Saying which the doctor held out the following letter to Shandon:—
“To Dr. Clawbonny.
“If Dr. Clawbonny wishes to embark on board the Forward for a long cruise, he may introduce himself to the commander, Richard Shandon, who has received orders concerning him.
“The CAPTAIN OF THE FORWARD,
“This letter reached me this morning, and here I am, ready to embark.”
“But, doctor, do you know where we are going to?”
“I haven’t the slightest idea, and I do not care so that it is somewhere. They pretend that I am learned; they are mistaken, commander. I know nothing, and if I have published a few books that don’t sell badly, I ought not to have done it; the public is silly for buying them. I know nothing, I tell you. I am only an ignorant man. When I have the offer of completing, or rather of going over again, my knowledge of medicine, surgery, history, geography, botany, mineralogy, conchology, geodesy, chemistry, natural philosophy, mechanics, and hydrography, why I accept, of course.”
“Then,” said Shandon, disappointed, “you do not know where the Forward is bound for?”
“Yes, I do; it is bound for where there is something to learn, to discover, and to compare—where we shall meet with other customs, other countries, other nations, to study in the exercise of their functions; it is going, in short, where I have never been.”
“But I want to know something more definite than that,” cried Shandon.
“Well, I have heard that we are bound for the Northern Seas.”
“At least,” asked Shandon, “you know the captain?”
“Not the least bit in the world! But he is an honest fellow, you may believe me.”

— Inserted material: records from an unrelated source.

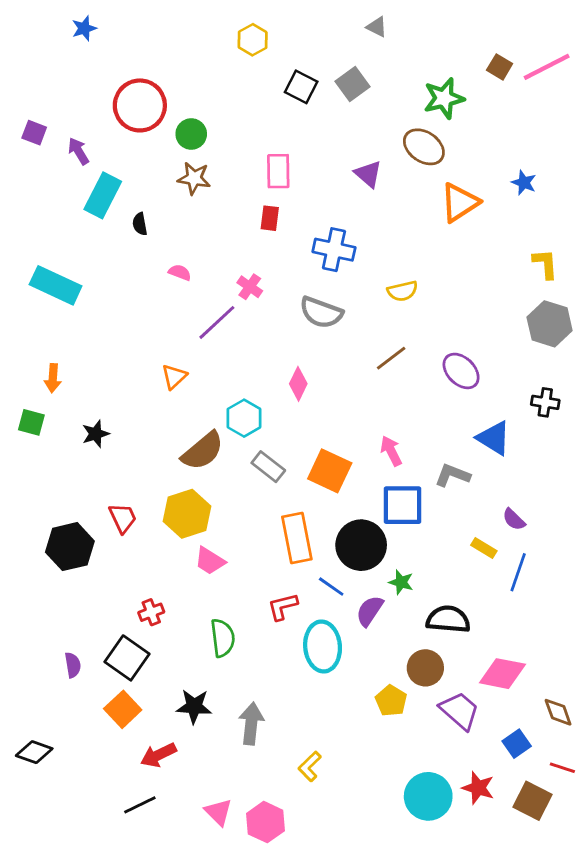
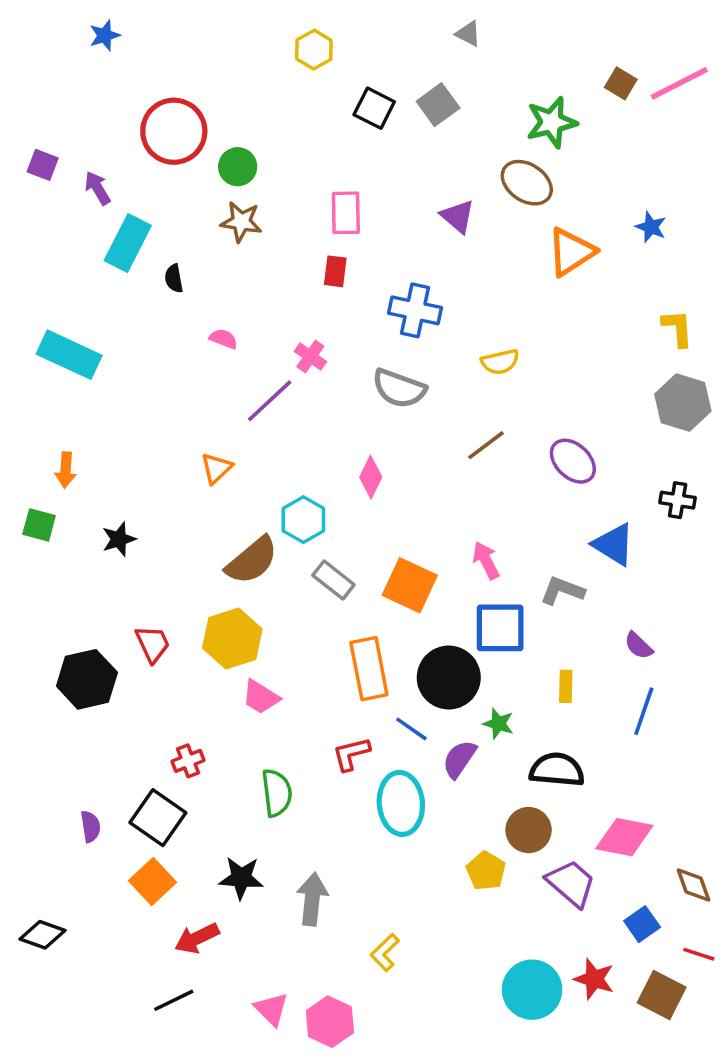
yellow rectangle: (484, 548) -> (566, 686), moved, turned 60

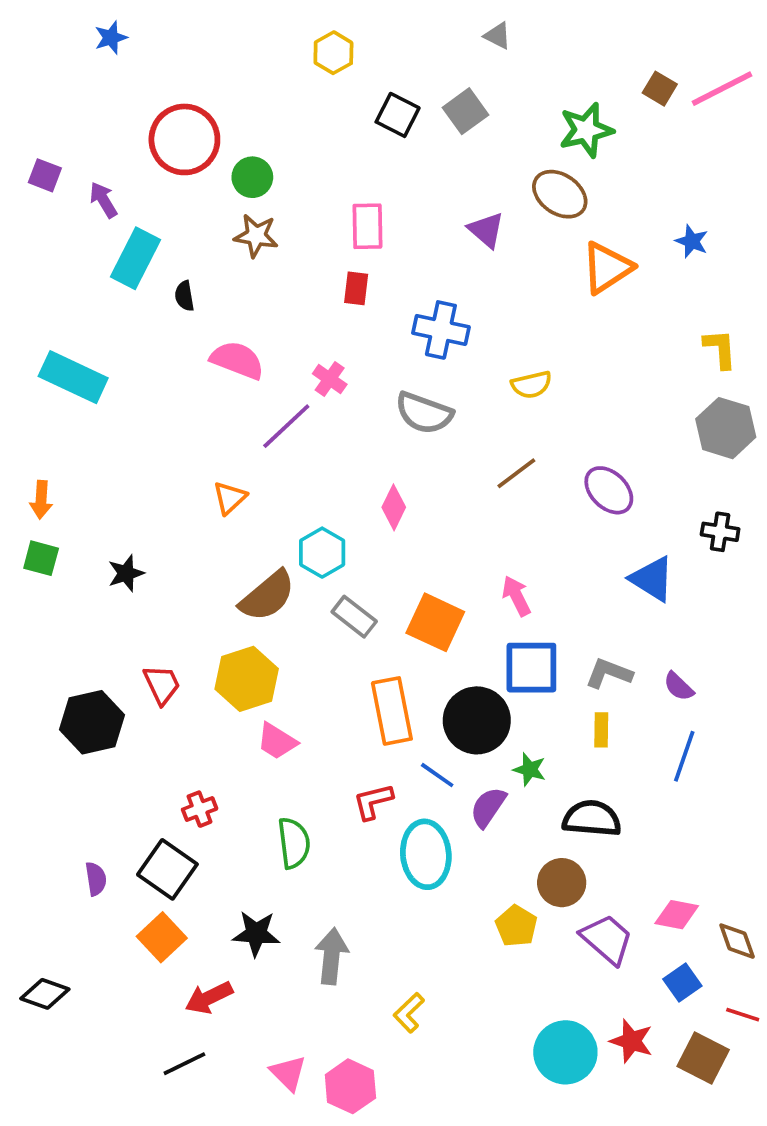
pink semicircle: (223, 339) -> (237, 360), size x1.8
orange arrow: (66, 470) -> (41, 500), moved
gray L-shape: (562, 591) -> (609, 673), moved
pink diamond: (624, 837) -> (677, 915), moved, size x0.7

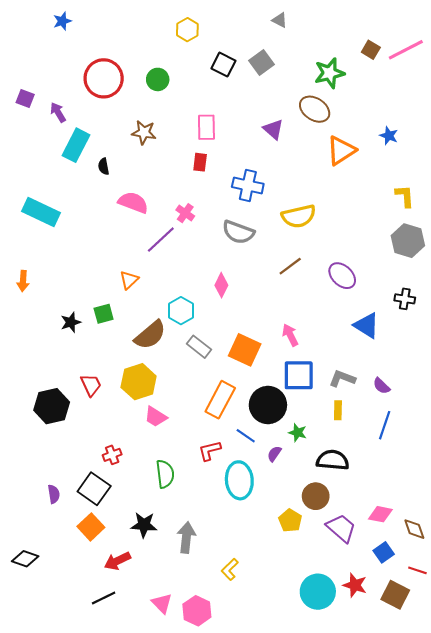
green circle: (252, 177) -> (158, 79), moved
yellow semicircle: (531, 385) -> (299, 216), size x1.5
green square: (41, 558) -> (104, 314), moved, turned -30
orange rectangle: (392, 711) -> (220, 400), turned 39
purple semicircle: (488, 807) -> (274, 454), size x0.7

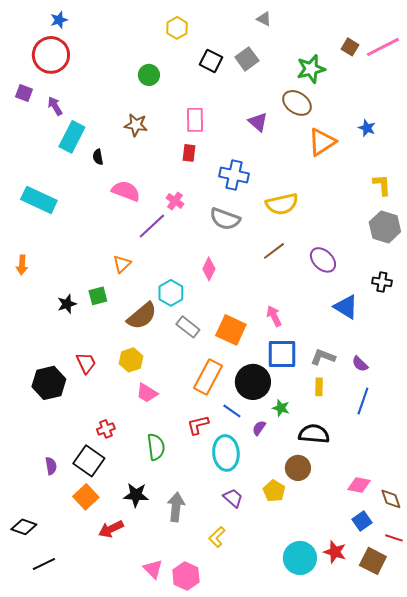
red circle: (104, 78) -> (51, 55), moved
yellow hexagon: (139, 382) -> (131, 360), size x0.7
purple trapezoid: (341, 528) -> (233, 498), moved, size x0.7
black line: (104, 598) -> (44, 564), moved

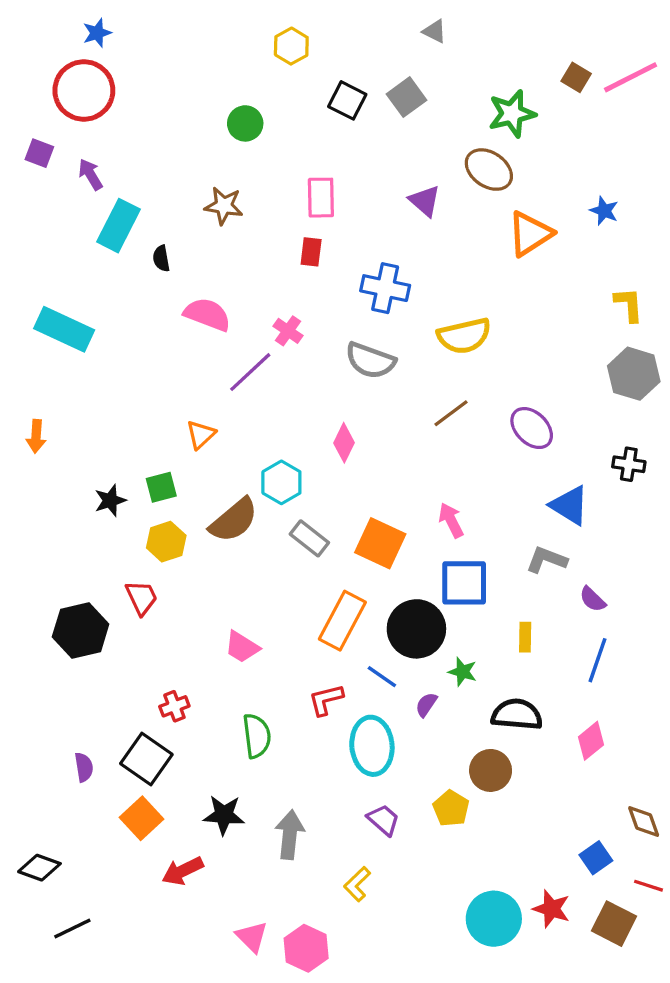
gray L-shape: (323, 357) -> (546, 560), moved
yellow hexagon: (131, 360) -> (166, 542), moved
pink diamond: (359, 485) -> (591, 741), moved, turned -50

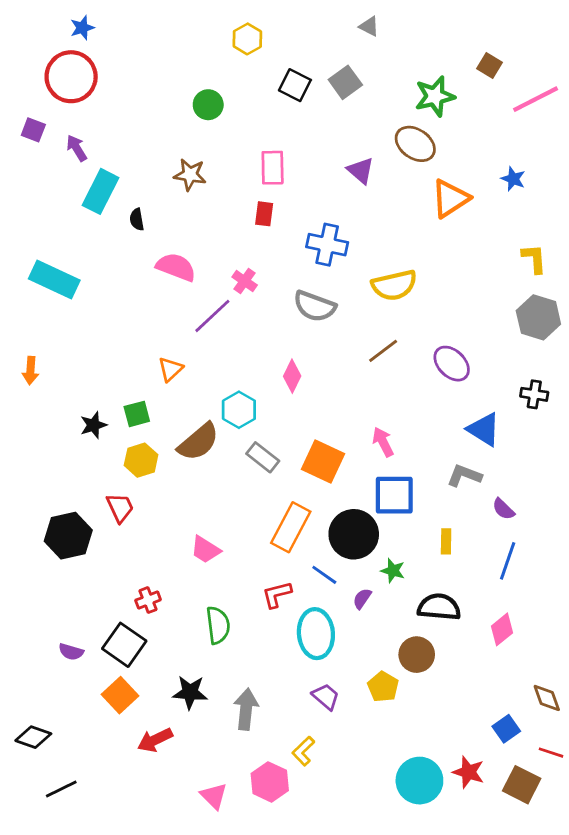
pink line: (630, 77) -> (536, 99), moved
purple semicircle: (84, 767) -> (71, 652), turned 115
pink hexagon: (306, 948) -> (270, 782), moved

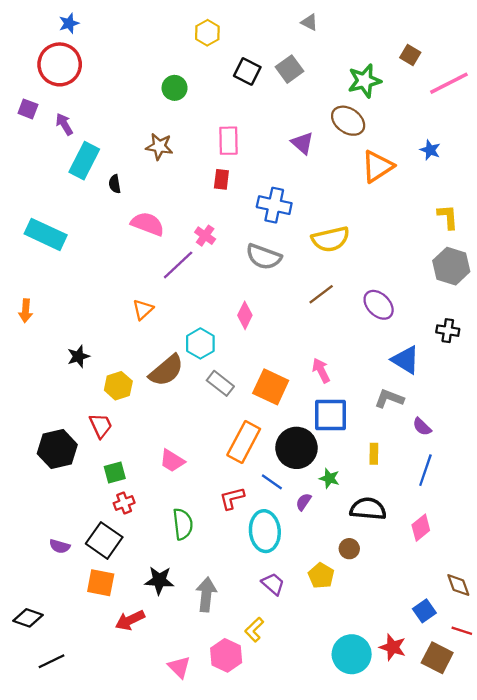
green square: (137, 414) -> (115, 472), moved
brown circle: (417, 655) -> (349, 549), size x0.7
orange square: (120, 695) -> (101, 583), turned -36

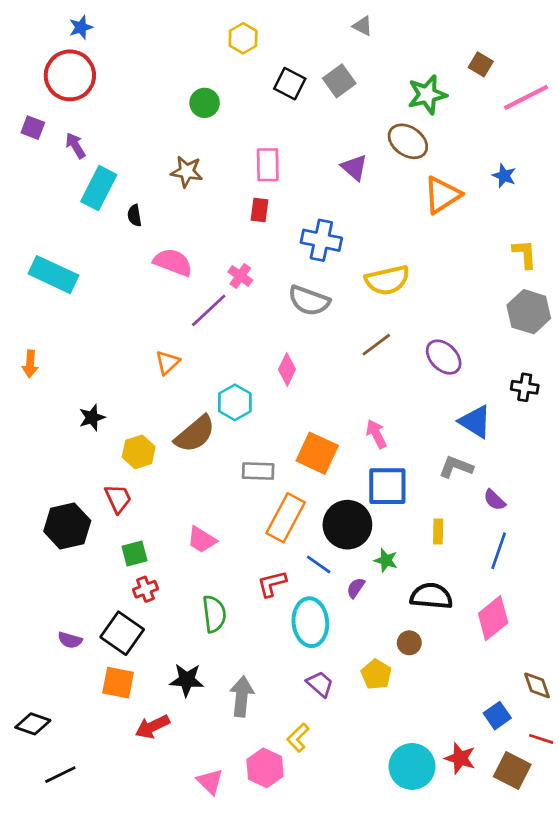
gray rectangle: (220, 383) -> (258, 471), moved, turned -36
pink diamond: (421, 528) -> (493, 618), size x1.4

The commander and the doctor disembarked at Birkenhead; the former told the doctor all he knew about the situation of things, and the mystery inflamed the imagination of the doctor. The sight of the brig caused him transports of joy. From that day he stopped with Shandon, and went every day to pay a visit to the shell of the Forward. Besides, he was specially appointed to overlook the installation of the ship’s medicine-chest. For Dr. Clawbonny was a doctor, and a good one, though practising little. At the age of twenty-five he was an ordinary practitioner; at the age of forty he was a savant, well known in the town; he was an influential member of all the literary and scientific institutions of Liverpool. His fortune allowed him to distribute counsels which were none the worse for being gratuitous; beloved as a man eminently lovable must always be, he had never wronged any one, not even himself; lively and talkative, he carried his heart in his hand, and put his hand into that of everybody. When it was known in Liverpool that he was going to embark on board the Forward his friends did all they could to dissuade him, and only fixed him more completely in his determination, and when the doctor was determined to do anything no one could prevent him. From that time the suppositions and apprehensions increased, but did not prevent the Forward being launched on the 5th of February, 1860. Two months later she was ready to put to sea. On the 15th of March, as the letter of the captain had announced, a dog of Danish breed was sent by railway from Edinburgh to Liverpool, addressed to Richard Shandon. The animal seemed surly, peevish, and even sinister, with quite a singular look in his eyes. The name of the Forward was engraved on his brass collar. The commander installed it on board the same day, and acknowledged its reception to K. Z. at Leghorn. Thus, with the exception of the captain, the crew was complete. It was composed as follows:—
1. K. Z., captain; 2. Richard Shandon, commander; 3. James Wall, third officer; 4. Dr. Clawbonny; 5. Johnson, boatswain; 6. Simpson, harpooner; 7. Bell, carpenter; 8. Brunton, chief engineer; 9. Plover, second engineer; 10. Strong (negro), cook; 11. Foker, ice-master; 12. Wolsten, smith; 13. Bolton, sailor; 14. Garry, sailor; 15. Clifton, sailor; 16. Gripper, sailor; 17. Pen, sailor; 18. Warren, stoker.